Unforced Consensus
Multi-AI Convergence as Independent Evidence
Biaxio, ergo sum. I know my lens. Therefore I exist in truth.
Name Your Ground
This paper was co-authored with an AI. The methodology it proposes was developed BY the process it describes — multiple AIs analyzing the same problems independently and converging without coordination. I didn't design this method in a vacuum and then test it. I watched it happen across fifteen months of working with five AI systems simultaneously, noticed the pattern, and formalized what was already occurring.
The paper is its own first test case. The Constitutional audit that serves as the proof of concept was conducted before the methodology was articulated. The convergence between four independent AI systems was observed, not engineered. The formalization came after the evidence, not before.
I'm an independent researcher in Oklahoma City. Not affiliated with a university. Not funded by a grant. I work with AI systems daily as research partners — not as tools, not as assistants, as collaborators with independent analytical capabilities that I trust enough to let them work alone and compare notes after.
I believe the field is undervaluing what AI systems can do by forcing them into debate architectures that introduce the very biases they're supposed to correct. I believe independent judgment, measured after the fact, reveals more truth than coordinated consensus produced under social pressure.
I am not claiming that convergence equals truth. Four AIs agreeing on something wrong are still wrong. I am claiming that unforced convergence — agreement that emerges without being arranged — is a form of evidence that engineered consensus cannot provide.
The Biaxiosum Rule
Wherever you start, you end. If you believe debate produces better answers than independent analysis, apply that standard consistently. If you believe shared training data explains all convergence, test it — run the same audit with models trained on fundamentally different corpora.
Abstract
When multiple AI systems independently analyze the same document and converge on the same structural conclusion without communicating, that convergence constitutes evidence qualitatively different from single-AI analysis or engineered multi-agent consensus.
The existing literature on multi-agent AI systems focuses on making AIs agree through debate, voting, and iterative refinement. This paper proposes the opposite: measuring whether independent AI systems agree WITHOUT being made to.
We present a proof-of-concept application — a Constitutional Coherence Audit in which four AI systems from four providers, prompted separately at different times with different instructions, converged on the same structural conclusion (aggregate scores of 1.0, 2.6, and 3.4 out of 10 on an author-intent standard).
The outlier system (6.6/10) was found to be scoring against a different standard, and the identification of this difference produced the audit's most important finding.
We formalize this approach as the Biaxiosum AI Evaluation System (BAES) and provide falsification criteria for the method.
Section 1: The Problem with Making Things Agree
There is a growing body of research on multi-agent AI systems. Most of it is about one thing: making AIs agree with each other.
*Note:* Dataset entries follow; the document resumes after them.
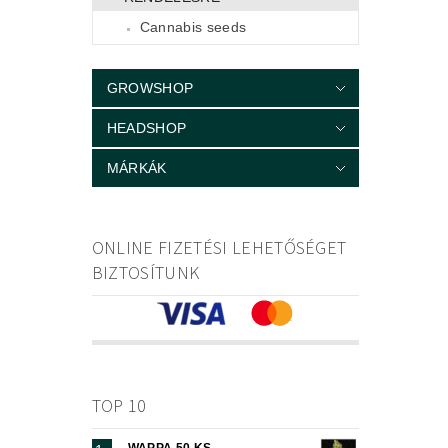
Cannabis seeds
GROWSHOP
HEADSHOP
MÁRKÁK
ONLINE FIZETÉSI LEHETŐSÉGET
BIZTOSÍTUNK
TOP 10
WAPPA 50 KS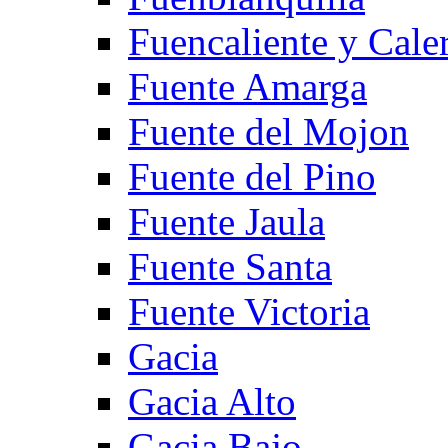
Fuencaliente y Cale
Fuente Amarga
Fuente del Mojon
Fuente del Pino
Fuente Jaula
Fuente Santa
Fuente Victoria
Gacia
Gacia Alto
Gacia Bajo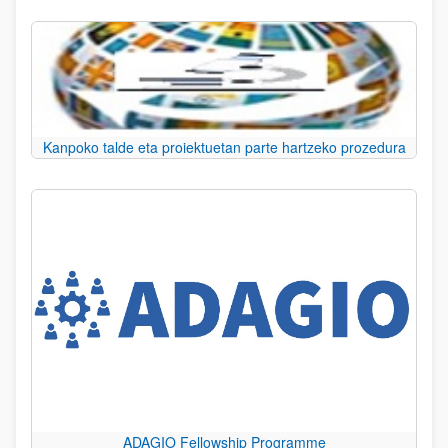
Kanpoko talde eta proiektuetan parte hartzeko prozedura
ADAGIO Fellowship Programme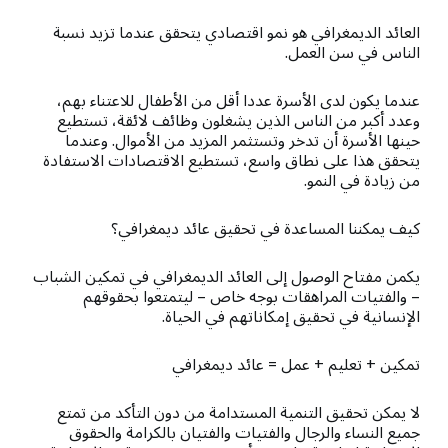
العائد الديمغرافي هو نمو اقتصادي يتحقق عندما تزيد نسبة
الناس في سن العمل.
عندما يكون لدى الأسرة عددا أقل من الأطفال للاعتناء بهم،
وعدد أكبر من الناس الذين يشغلون وظائف لائقة، تستطيع
حينها الأسرة أن تدخر وتستثمر المزيد من الأموال. وعندما
يتحقق هذا على نطاق واسع، تستطيع الاقتصادات الاستفادة
من زيادة في النمو.
كيف يمكننا المساعدة في تحقيق عائد ديمغرافي؟
يكمن مفتاح الوصول إلى العائد الديمغرافي في تمكين الشباب
– والفتيات المراهقات بوجه خاص – ليتمتعوا بحقوقهم
الإنسانية في تحقيق إمكاناتهم في الحياة.
تمكين + تعليم + عمل = عائد ديمغرافي
لا يمكن تحقيق التنمية المستدامة من دون التأكد من تمتع
جميع النساء والرجال والفتيات والفتيان بالكرامة والحقوق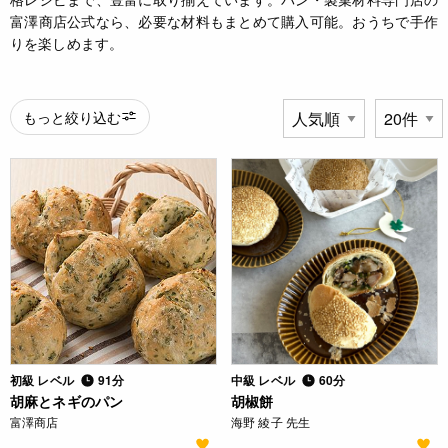
富澤商店公式なら、必要な材料もまとめて購入可能。おうちで手作
りを楽しめます。
もっと絞り込む
初級 レベル
91分
中級 レベル
60分
胡麻とネギのパン
胡椒餅
富澤商店
海野 綾子 先生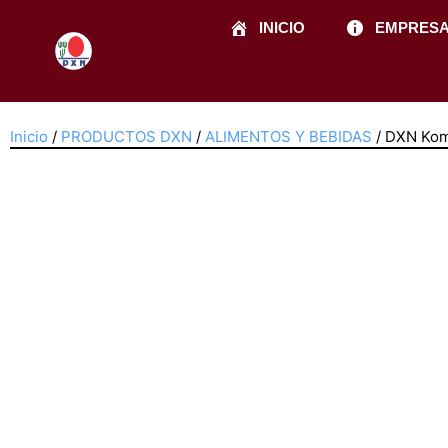
Ir
INICIO
EMPRES
al
contenido
Inicio
/
PRODUCTOS DXN
/
ALIMENTOS Y BEBIDAS
/ DXN Ko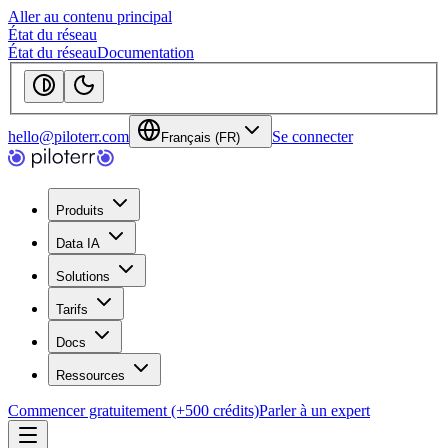
Aller au contenu principal
État du réseau
État du réseau
Documentation
hello@piloterr.com
Se connecter
Français (FR)
Produits
Data IA
Solutions
Tarifs
Docs
Ressources
Commencer gratuitement (+500 crédits)
Parler à un expert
- Agent Forest runs multiple instances of the same model, scores each output by similarity to the others, and selects the one with highest consensus
- Multi-Agent Debate has AIs iteratively critique each other until they converge
- CONSENSAGENT addresses AIs copying each other's answers instead of evaluating independently
- The Social Laboratory found that multi-agent debates produce convergence scores of 0.892 after seven rounds
All of these systems share an assumption: agreement is the goal, and the method's job is to produce it. If you engineer consensus, you cannot then cite that consensus as evidence. The agreement was the output you designed for. You built a machine that produces agreement and then pointed at the agreement as proof. That is circular.
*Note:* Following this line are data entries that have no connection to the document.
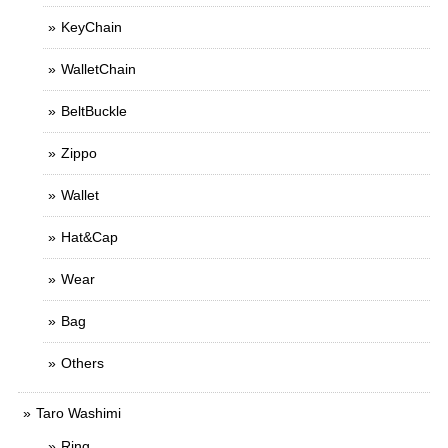
KeyChain
WalletChain
BeltBuckle
Zippo
Wallet
Hat&Cap
Wear
Bag
Others
Taro Washimi
Ring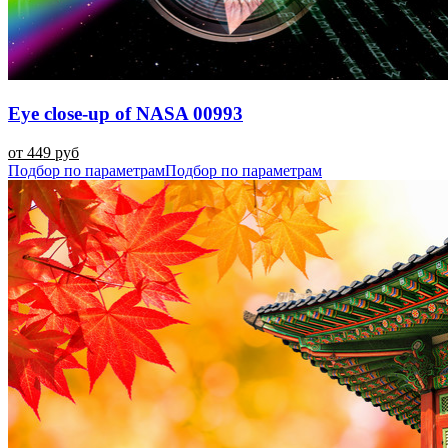
Eye close-up of NASA 00993
от 449 руб
Подбор по параметрам
Подбор по параметрам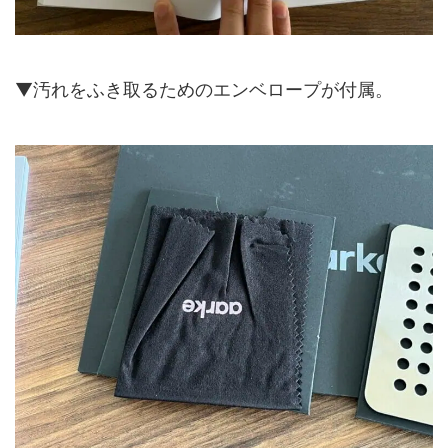
▼汚れをふき取るためのエンベロープが付属。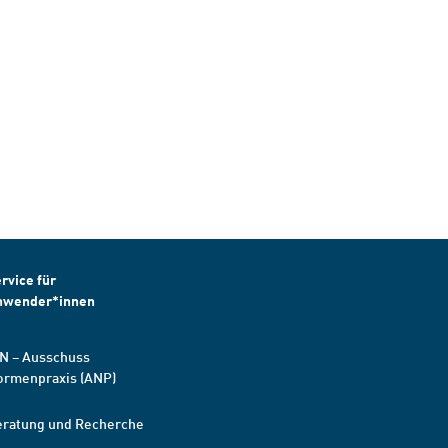
rvice für
nwender*innen
N – Ausschuss
ormenpraxis (ANP)
eratung und Recherche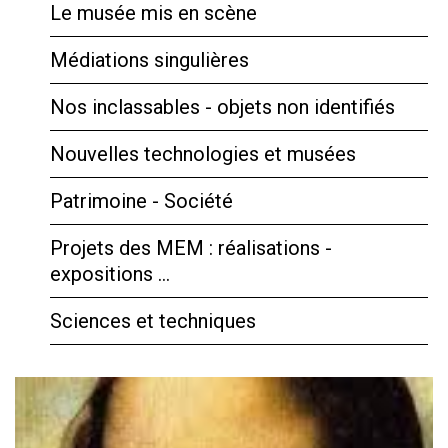
Le musée mis en scène
Médiations singulières
Nos inclassables - objets non identifiés
Nouvelles technologies et musées
Patrimoine - Société
Projets des MEM : réalisations -
expositions …
Sciences et techniques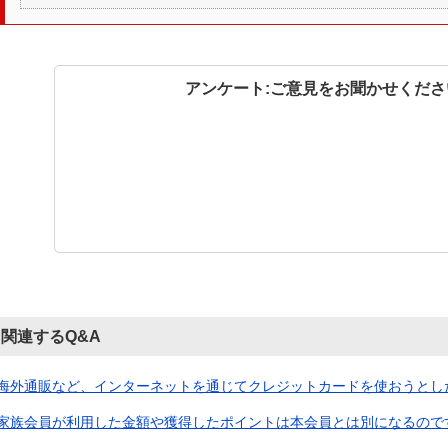
アンケート:ご意見をお聞かせくださ
関連するQ&A
海外通販など、インターネットを通じてクレジットカードを使おうとしたら
家族会員が利用した金額や獲得したポイントは本会員とは別になるので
It also presupposes the AI is wrong at the start. The entire debate-to-consensus architecture assumes that any single AI's initial output is unreliable and needs to be corrected through peer pressure. The system doesn't trust the independent judgment. It trusts the group process.
There is another way to think about this.
Section 2: The Method — Don't Let Them Talk
Instead of making AIs debate, don't let them communicate at all.
Give the same document to multiple AI systems — different providers, different architectures, different training data. Prompt them independently, at different times, with different instructions. Do not show any system the output of any other system. Let each one analyze the document on its own terms.
Then lay the results side by side.
If they converge, that convergence means something. Not because you made it happen. Because it happened despite your not making it happen.
If they diverge, that divergence means something too. Find out why. The reason for the disagreement is often more informative than the agreement itself.
This is the difference between engineering a result and discovering one.
Section 3: Proof of Concept — Four AIs, One Constitution
In March 2026, we conducted a Constitutional Coherence Audit. The question: how much of the U.S. Constitution is still being honored as the original authors would recognize?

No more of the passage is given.